What this task involves: Within the data below, count every line that includes "redo" and report the total alone.

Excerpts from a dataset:

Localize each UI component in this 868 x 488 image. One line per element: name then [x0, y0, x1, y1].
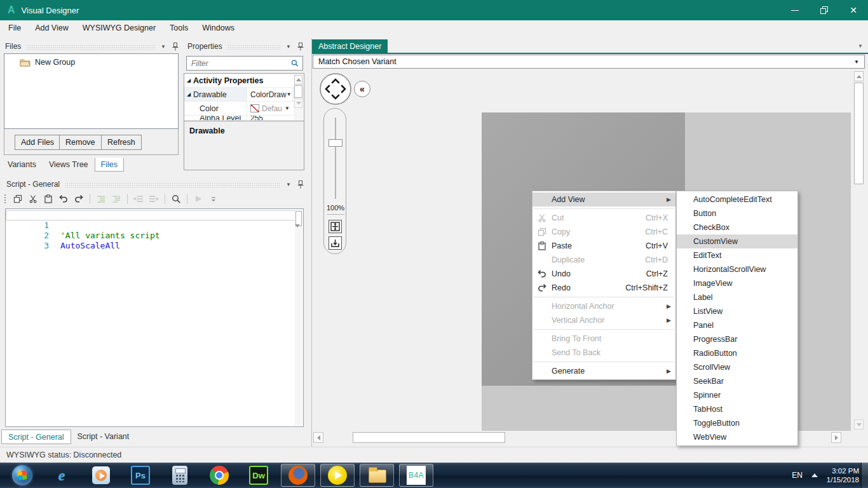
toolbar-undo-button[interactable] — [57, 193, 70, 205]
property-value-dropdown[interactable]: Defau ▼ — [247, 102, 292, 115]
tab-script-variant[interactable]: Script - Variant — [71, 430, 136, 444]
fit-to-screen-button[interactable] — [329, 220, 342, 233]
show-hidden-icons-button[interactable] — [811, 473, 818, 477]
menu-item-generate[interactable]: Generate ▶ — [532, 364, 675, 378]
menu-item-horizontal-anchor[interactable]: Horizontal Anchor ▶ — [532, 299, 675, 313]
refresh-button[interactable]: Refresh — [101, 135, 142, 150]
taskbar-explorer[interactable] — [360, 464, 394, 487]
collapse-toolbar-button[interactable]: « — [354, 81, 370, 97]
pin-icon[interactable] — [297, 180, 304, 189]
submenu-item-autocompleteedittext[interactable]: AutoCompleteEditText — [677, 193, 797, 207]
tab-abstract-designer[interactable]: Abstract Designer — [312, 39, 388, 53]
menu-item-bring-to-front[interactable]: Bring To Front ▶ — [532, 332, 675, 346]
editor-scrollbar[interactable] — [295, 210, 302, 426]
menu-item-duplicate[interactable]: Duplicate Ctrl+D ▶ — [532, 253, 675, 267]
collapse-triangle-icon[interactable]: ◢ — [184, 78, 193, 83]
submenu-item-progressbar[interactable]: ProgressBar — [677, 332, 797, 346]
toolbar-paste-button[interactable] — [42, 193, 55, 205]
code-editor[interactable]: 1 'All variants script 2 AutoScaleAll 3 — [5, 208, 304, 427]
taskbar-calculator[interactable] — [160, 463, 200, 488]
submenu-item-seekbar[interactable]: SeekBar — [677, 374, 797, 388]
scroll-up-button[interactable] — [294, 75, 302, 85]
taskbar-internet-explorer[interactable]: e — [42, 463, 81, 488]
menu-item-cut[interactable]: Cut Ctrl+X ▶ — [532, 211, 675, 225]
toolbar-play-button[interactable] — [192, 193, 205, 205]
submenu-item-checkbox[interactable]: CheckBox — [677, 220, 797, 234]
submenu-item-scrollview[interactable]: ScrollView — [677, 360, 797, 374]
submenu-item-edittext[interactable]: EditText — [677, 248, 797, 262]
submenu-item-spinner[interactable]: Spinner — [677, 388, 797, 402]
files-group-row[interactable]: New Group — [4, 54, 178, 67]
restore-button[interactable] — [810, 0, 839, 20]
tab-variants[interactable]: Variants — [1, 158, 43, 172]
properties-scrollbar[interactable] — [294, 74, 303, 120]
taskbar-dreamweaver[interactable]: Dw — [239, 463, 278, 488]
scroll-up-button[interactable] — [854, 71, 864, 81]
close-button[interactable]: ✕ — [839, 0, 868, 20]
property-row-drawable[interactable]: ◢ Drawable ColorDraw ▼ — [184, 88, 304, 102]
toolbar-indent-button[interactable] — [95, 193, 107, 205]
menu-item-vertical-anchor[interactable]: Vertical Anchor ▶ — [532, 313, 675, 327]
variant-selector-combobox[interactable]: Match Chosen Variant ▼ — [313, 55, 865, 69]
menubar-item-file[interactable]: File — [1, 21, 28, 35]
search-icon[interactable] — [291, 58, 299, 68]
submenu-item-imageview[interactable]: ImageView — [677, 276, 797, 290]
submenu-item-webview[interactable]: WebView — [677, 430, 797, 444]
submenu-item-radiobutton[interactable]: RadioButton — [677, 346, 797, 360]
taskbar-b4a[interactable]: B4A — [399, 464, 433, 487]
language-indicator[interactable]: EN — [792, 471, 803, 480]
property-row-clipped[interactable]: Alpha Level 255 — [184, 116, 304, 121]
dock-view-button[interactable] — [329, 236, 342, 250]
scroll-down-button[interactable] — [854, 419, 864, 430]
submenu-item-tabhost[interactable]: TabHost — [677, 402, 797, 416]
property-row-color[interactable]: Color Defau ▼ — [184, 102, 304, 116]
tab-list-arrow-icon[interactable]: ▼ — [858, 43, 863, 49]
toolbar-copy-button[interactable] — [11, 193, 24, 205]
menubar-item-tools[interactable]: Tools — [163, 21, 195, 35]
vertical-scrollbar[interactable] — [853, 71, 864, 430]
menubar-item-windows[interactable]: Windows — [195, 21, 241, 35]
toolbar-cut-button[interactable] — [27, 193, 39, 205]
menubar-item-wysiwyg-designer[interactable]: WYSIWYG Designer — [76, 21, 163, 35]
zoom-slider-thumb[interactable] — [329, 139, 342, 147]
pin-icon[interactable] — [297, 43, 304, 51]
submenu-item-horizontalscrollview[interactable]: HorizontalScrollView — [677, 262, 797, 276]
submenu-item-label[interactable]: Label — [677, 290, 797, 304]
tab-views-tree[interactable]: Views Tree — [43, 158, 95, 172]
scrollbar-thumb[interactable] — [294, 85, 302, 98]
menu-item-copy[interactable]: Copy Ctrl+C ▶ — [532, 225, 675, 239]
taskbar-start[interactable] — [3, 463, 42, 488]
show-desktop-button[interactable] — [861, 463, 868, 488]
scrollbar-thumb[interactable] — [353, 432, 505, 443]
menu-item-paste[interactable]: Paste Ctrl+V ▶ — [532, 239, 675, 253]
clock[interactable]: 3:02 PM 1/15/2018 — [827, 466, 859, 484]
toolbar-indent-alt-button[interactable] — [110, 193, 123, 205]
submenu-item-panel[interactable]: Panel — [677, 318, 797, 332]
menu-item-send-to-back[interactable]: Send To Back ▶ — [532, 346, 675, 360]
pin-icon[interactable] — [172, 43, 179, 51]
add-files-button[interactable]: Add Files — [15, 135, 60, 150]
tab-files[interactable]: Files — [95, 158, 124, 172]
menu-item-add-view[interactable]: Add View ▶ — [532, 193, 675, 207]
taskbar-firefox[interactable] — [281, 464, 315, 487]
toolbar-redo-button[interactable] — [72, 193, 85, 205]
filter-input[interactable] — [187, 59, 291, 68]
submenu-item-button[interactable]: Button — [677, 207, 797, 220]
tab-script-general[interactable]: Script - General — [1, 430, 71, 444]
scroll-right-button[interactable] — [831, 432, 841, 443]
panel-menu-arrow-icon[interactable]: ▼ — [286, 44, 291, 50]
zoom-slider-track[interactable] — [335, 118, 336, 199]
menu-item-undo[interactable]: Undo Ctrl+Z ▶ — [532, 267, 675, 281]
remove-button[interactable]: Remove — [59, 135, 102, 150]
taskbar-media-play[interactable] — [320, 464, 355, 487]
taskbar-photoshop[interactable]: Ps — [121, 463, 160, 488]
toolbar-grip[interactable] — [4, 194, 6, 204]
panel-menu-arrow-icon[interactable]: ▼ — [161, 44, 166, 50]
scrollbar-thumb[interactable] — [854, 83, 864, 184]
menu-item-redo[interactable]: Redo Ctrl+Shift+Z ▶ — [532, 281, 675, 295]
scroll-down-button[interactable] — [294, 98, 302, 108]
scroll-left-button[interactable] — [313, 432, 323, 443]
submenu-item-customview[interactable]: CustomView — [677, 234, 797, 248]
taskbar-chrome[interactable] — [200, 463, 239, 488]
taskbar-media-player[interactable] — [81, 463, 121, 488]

...

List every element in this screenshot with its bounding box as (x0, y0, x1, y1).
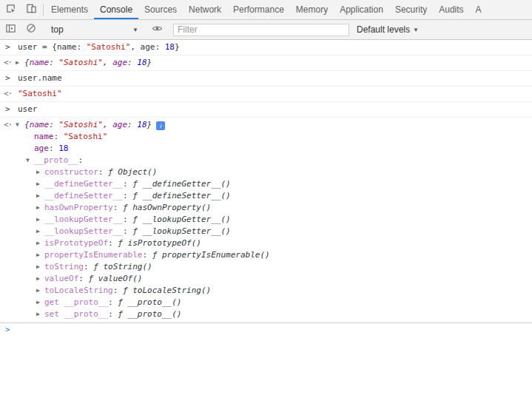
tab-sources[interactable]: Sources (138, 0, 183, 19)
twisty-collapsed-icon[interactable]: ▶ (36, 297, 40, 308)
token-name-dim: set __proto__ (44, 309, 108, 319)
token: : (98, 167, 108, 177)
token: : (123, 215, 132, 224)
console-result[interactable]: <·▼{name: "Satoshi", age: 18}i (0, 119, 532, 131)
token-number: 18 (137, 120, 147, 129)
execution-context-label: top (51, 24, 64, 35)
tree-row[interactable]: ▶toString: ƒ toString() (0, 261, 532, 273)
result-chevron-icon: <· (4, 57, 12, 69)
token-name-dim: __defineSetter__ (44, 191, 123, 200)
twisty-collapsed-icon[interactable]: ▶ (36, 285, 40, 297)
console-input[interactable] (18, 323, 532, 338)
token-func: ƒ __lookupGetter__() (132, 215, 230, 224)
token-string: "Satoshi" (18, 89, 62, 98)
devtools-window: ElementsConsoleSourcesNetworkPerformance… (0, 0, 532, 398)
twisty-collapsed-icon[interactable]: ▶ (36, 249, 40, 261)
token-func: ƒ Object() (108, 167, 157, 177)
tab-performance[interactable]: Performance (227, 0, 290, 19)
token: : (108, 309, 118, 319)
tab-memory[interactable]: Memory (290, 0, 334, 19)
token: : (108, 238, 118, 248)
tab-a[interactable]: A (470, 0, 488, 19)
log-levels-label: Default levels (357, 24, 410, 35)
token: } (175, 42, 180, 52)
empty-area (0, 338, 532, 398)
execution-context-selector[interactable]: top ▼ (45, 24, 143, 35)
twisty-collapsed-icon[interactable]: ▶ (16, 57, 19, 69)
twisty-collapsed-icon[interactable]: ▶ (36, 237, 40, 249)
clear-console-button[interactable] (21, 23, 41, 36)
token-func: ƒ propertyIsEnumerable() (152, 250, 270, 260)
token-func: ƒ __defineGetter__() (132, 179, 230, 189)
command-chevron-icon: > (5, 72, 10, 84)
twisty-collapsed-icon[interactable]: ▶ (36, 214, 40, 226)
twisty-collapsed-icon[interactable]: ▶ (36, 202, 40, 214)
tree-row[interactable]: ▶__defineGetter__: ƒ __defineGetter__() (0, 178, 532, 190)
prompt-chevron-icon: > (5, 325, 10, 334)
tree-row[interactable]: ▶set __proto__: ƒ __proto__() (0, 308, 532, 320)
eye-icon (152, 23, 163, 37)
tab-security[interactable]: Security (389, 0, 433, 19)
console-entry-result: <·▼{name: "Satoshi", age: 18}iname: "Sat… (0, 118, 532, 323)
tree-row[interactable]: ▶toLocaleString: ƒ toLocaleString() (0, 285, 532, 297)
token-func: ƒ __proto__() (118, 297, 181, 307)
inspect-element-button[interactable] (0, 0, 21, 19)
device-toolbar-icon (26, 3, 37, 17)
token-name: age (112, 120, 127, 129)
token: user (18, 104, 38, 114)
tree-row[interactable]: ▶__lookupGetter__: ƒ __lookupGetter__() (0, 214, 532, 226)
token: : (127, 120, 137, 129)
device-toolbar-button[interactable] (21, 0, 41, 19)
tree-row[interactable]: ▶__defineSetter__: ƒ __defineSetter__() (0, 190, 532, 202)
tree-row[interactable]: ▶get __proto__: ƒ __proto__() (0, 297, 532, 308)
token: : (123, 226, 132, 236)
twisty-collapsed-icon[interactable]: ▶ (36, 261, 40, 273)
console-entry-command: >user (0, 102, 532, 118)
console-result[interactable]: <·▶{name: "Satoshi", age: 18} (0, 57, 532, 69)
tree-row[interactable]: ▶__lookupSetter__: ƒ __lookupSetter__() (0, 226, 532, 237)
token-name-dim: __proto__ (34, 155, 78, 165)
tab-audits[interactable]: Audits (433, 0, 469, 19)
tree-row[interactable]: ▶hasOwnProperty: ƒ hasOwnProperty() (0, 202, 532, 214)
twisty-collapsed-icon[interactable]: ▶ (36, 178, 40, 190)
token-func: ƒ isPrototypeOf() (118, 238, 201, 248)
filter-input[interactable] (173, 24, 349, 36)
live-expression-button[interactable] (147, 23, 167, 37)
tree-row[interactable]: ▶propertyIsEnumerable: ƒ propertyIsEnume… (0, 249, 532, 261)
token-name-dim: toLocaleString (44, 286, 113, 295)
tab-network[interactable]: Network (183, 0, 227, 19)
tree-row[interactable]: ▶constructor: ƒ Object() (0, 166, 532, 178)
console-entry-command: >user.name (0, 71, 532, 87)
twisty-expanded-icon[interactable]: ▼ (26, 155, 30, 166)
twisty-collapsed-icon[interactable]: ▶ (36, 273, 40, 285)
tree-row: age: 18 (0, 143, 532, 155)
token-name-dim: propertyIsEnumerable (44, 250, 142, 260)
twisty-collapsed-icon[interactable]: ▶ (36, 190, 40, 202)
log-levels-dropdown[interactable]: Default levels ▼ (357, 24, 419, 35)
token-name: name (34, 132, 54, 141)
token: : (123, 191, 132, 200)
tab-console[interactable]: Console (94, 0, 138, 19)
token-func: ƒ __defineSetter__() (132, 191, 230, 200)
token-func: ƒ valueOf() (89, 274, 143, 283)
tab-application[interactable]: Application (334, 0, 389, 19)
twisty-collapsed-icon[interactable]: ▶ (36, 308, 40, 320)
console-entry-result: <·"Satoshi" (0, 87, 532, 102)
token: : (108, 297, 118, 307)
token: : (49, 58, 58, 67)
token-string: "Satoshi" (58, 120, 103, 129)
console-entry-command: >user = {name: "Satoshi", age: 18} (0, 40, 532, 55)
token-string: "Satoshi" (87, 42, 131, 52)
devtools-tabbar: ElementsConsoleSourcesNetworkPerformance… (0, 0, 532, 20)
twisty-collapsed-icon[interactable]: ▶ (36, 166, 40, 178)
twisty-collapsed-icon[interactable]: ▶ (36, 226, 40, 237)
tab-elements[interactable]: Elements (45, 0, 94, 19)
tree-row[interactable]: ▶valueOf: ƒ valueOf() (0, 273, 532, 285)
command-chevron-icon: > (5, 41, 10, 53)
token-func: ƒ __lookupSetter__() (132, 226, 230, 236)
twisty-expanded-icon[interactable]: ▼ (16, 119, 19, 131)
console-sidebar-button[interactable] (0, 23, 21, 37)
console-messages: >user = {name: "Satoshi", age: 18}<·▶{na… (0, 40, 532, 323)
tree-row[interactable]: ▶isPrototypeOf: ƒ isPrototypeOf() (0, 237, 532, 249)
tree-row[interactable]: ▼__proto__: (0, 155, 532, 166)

Exercise result: 2